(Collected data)
*** Block opens ***

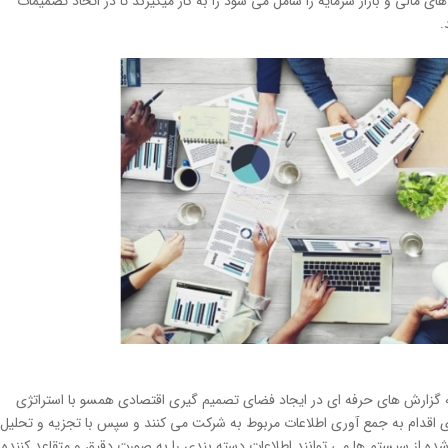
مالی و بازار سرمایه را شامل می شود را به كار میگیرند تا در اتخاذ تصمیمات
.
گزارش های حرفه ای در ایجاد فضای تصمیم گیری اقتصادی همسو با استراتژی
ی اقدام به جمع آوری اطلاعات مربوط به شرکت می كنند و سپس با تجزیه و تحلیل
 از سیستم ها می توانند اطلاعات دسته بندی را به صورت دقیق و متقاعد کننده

*** Block closes ***
*** Block opens ***

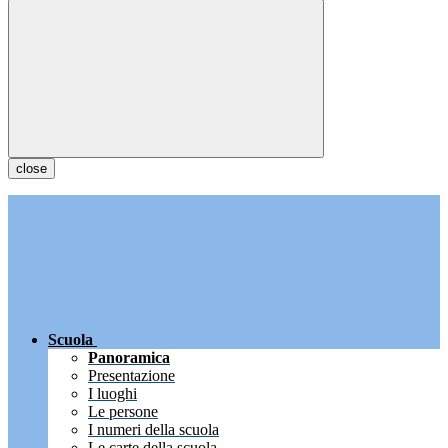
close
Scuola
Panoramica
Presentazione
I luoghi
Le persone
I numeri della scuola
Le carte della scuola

*** Block closes ***

Repeat the entries above verbatim, but only from the line that has "مالی و بازار" down to the line that has "از سیستم ها", inclusive.

» Task result
مالی و بازار سرمایه را شامل می شود را به كار میگیرند تا در اتخاذ تصمیمات
.
گزارش های حرفه ای در ایجاد فضای تصمیم گیری اقتصادی همسو با استراتژی
ی اقدام به جمع آوری اطلاعات مربوط به شرکت می كنند و سپس با تجزیه و تحلیل
 از سیستم ها می توانند اطلاعات دسته بندی را به صورت دقیق و متقاعد کننده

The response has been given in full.